PSI Data Pipeline

System of scheduled jobs that move PSI manufacturing data from source systems (AFTEC, network shares, vendor APIs) into Azure SQL (PSI_Analytics), with SQLite cache layers and a live operational dashboard. Powers PSI Explorer analytics views, Power BI, and downstream consumers.


Overview

The PSI Data Pipeline is a Python-based ETL system running on PS-PROXY. Eight independent scheduled jobs read from AFTEC CSV exports, the UniData API, vendor APIs (Rockwell, GE, Emerson, Dell), and network-share spreadsheets, then land data in three storage tiers ending at Azure SQL.

PropertyValue
RepositoryProgressiveSurface/psi-data-pipeline
RunnerPS-PROXY (self-hosted GHE Actions, [self-hosted, ps-proxy])
OrchestrationPrefect server + work pool (psi-pipeline) running locally on PS-PROXY
Target databaseAzure SQL PSI_Analytics on procserv-proddata.database.windows.net
Live dashboardexplorer.progressivesurface.com/#pipeline
StackPython 3.12, SQLite, pyodbc, Prefect, MSAL service-principal auth

Architecture

Three storage tiers; data flows ingest → analytics → Azure SQL:

TierPathRoleLifecycle
psi_ingest.db\\ad.ptihome.com\DFS\Schedule\SS123\LEADTIME\psi_ingest.dbDurable cache, scraper-ownedPersists across runs; preserves enrichment via INSERT OR REPLACE
psi_analytics.db\\ad.ptihome.com\DFS\Schedule\SS123\LEADTIME\psi_analytics.dbRead-optimized analytics SQLiteRebuilt nightly from AFTEC CSVs + imports from psi_ingest.db.

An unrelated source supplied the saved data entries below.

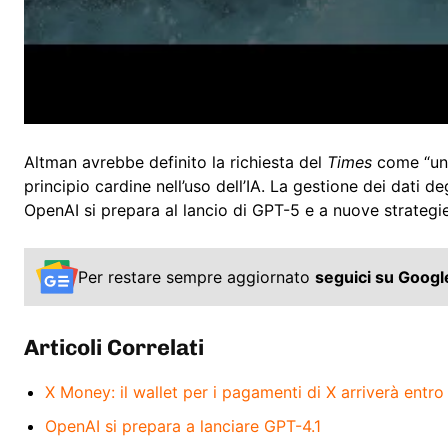
Altman avrebbe definito la richiesta del
Times
come “una 
principio cardine nell’uso dell’IA. La gestione dei dati 
OpenAI si prepara al lancio di GPT-5 e a nuove strategi
Per restare sempre aggiornato
seguici su Goog
Articoli Correlati
X Money: il wallet per i pagamenti di X arriverà entro
OpenAI si prepara a lanciare GPT-4.1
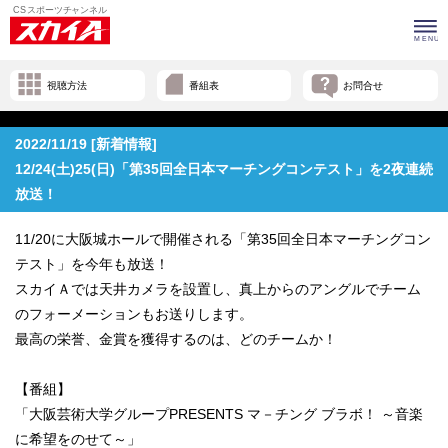
視聴方法
番組表
お問合せ
2022/11/19 [新着情報]
12/24(土)25(日)「第35回全日本マーチングコンテスト」を2夜連続
放送！
11/20に大阪城ホールで開催される「
第35回全日本マーチングコン
テスト」を今年も放送！
スカイＡでは天井カメラを設置し、真上からのアングルでチーム
のフォーメーションもお送りします。
最高の栄誉、金賞を獲得するのは、どのチームか！
【番組】
「大阪芸術大学グループPRESENTS マ－チング ブラボ！ ～音楽
に希望をのせて～」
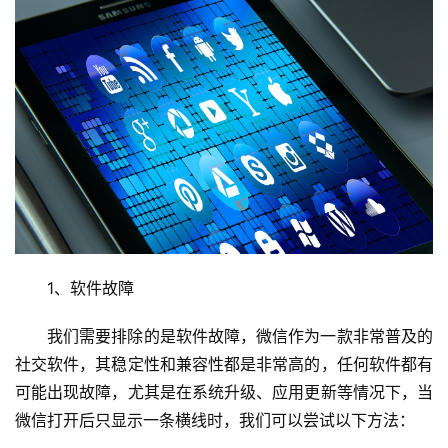
1、软件故障
我们需要排除的是软件故障，微信作为一款非常普及的
社交软件，其稳定性和兼容性都是非常高的，任何软件都有
可能出现故障，尤其是在系统升级、应用更新等情况下，当
微信打开后只显示一条横线时，我们可以尝试以下方法：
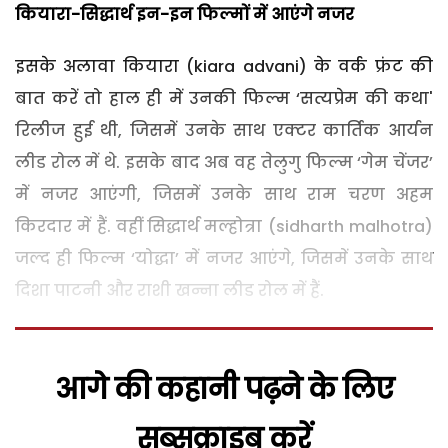
कियारा-सिद्धार्थ इन-इन फिल्मों में आएंगे नजर
इसके अलावा कियारा (kiara advani) के वर्क फ्रंट की
बात करें तो हाल ही में उनकी फिल्म ‘सत्यप्रेम की कथा'
रिलीज हुई थी, जिसमें उनके साथ एक्टर कार्तिक आर्यन
लीड रोल में थे. इसके बाद अब वह तेलुगु फिल्म ‘गेम चेंजर’
में नजर आएंगी, जिसमें उनके साथ राम चरण अहम
किरदार में हैं. वहीं सिद्धार्थ मल्होत्रा (sidharth malhotra)
जल्द ही फिल्म ‘योद्धा’ में नजर आएंगे, जिसमें उनके साथ
दिशा पाटनी और राशी खन्ना लीड रोल में हैं.
आगे की कहानी पढ़ने के लिए
सब्सक्राइब करें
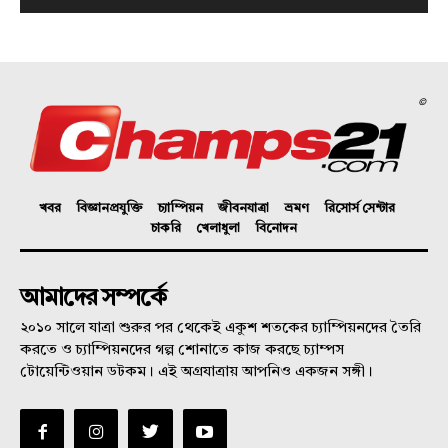
©
খবর
বিজ্ঞানপ্রযুক্তি
চ্যাম্পিয়ন
জীবনযাত্রা
ভ্রমণ
রিসোর্স সেন্টার
চাকরি
খেলাধুলা
বিনোদন
আমাদের সম্পর্কে
২০১০ সালে যাত্রা শুরুর পর থেকেই একুশ শতকের চ্যাম্পিয়নদের তৈরি
করতে ও চ্যাম্পিয়নদের গল্প শোনাতে কাজ করছে চ্যাম্পস
টোয়েন্টিওয়ান ডটকম। এই অগ্রযাত্রায় আপনিও একজন সঙ্গী।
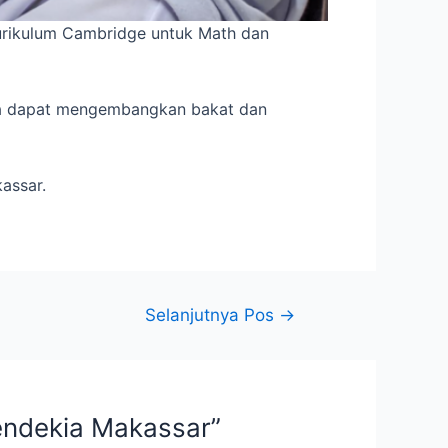
urikulum Cambridge untuk Math dan
swa dapat mengembangkan bakat dan
assar.
Selanjutnya Pos
→
Cendekia Makassar”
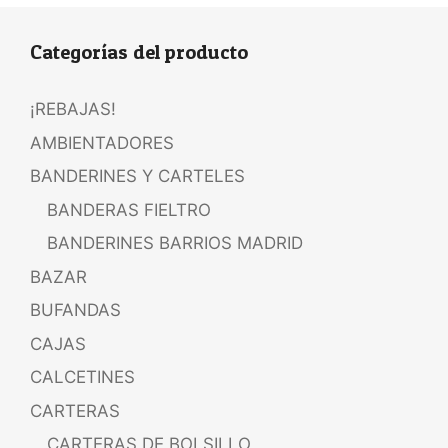
Categorías del producto
¡REBAJAS!
AMBIENTADORES
BANDERINES Y CARTELES
BANDERAS FIELTRO
BANDERINES BARRIOS MADRID
BAZAR
BUFANDAS
CAJAS
CALCETINES
CARTERAS
CARTERAS DE BOLSILLO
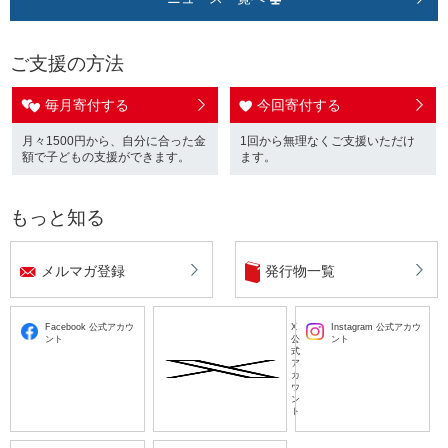
ご支援の方法
毎月寄付する
今回寄付する
月々1500円から、自分に合った金
1回から無理なくご支援いただけ
額で子どもの支援ができます。
ます。
もっと知る
メルマガ登録
発行物一覧
Facebook 公式アカウ
X
Instagram 公式アカウ
ント
公
ント
式
ア
カ
ウ
ン
ト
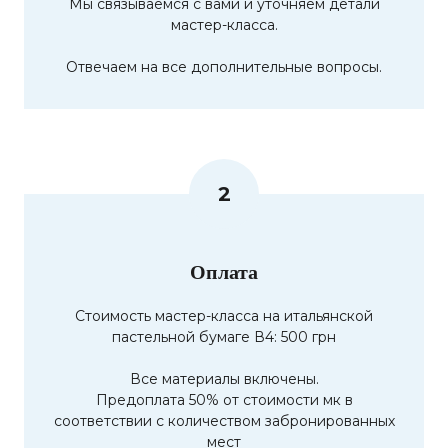
Мы связываемся с вами и уточняем детали
мастер-класса.
Отвечаем на все дополнительные вопросы.
2
Оплата
Стоимость мастер-класса на итальянской
пастельной бумаге В4: 500 грн
Все материалы включены.
Предоплата 50% от стоимости мк в
соответствии с количеством забронированных
мест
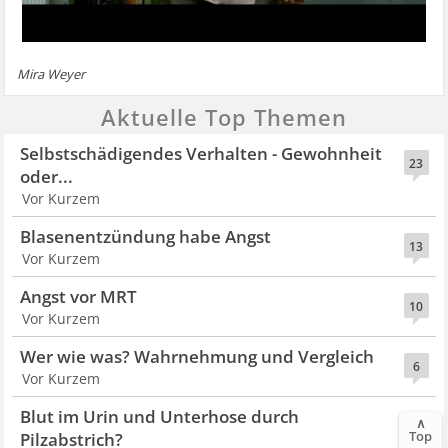
Mira Weyer
Aktuelle Top Themen
Selbstschädigendes Verhalten - Gewohnheit
23
oder...
Vor Kurzem
Blasenentzündung habe Angst
13
Vor Kurzem
Angst vor MRT
10
Vor Kurzem
Wer wie was? Wahrnehmung und Vergleich
6
Vor Kurzem
Blut im Urin und Unterhose durch
∧
8
Top
Pilzabstrich?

Atomic deploy via .tmp rename.
PSI_AnalyticsAzure SQL on procserv-proddata.database.windows.netProduction source of truthSynced incrementally from analytics tier; consumed by PSI Explorer, Power BI

Architecture doc in repo: docs/pipeline-architecture.md — authoritative for flow patterns, env vars, “how to add a new job”, and troubleshooting.

Data flow patterns

The pipeline has three distinct patterns:

Standard scraper:
    Source → load_*.py → psi_ingest.db → publish_ingest_tables.py
                       → psi_analytics.db → sync_table_to_azure.py
                       → Azure SQL → verify_passthrough_tables.py

Analytics build:
    AFTEC CSVs + psi_ingest.db imports → build_analytics_db.py
                       → psi_analytics.db
                       → (internal incremental Azure SQL sync, manifest-based)

Raw AFTEC:
    AFTEC CSV files → sync_aftec_raw.py → Azure SQL (no SQLite)

Orchestration

Three layers cooperate, and the executor is mid-migration from GitHub Actions runners to the Prefect work pool. Both run on PS-PROXY today.

LayerRole
Prefect work pool (psi-pipeline)Target executor. A Prefect worker on PS-PROXY picks up scheduled deployments from prefect_deployments.py and runs the flow directly. Every load_*.py / sync_*.py is decorated with @flow.
GitHub ActionsLegacy executor. Each workflow has its own cron: block and runs the same Python. Today this is still the primary scheduler. Goal: GH Actions stops scheduling so the runner is free for CI on push.
PSI Explorer dashboard (#pipeline)Operator-facing UI. Reads the Prefect API and renders jobs, recent runs, row counts.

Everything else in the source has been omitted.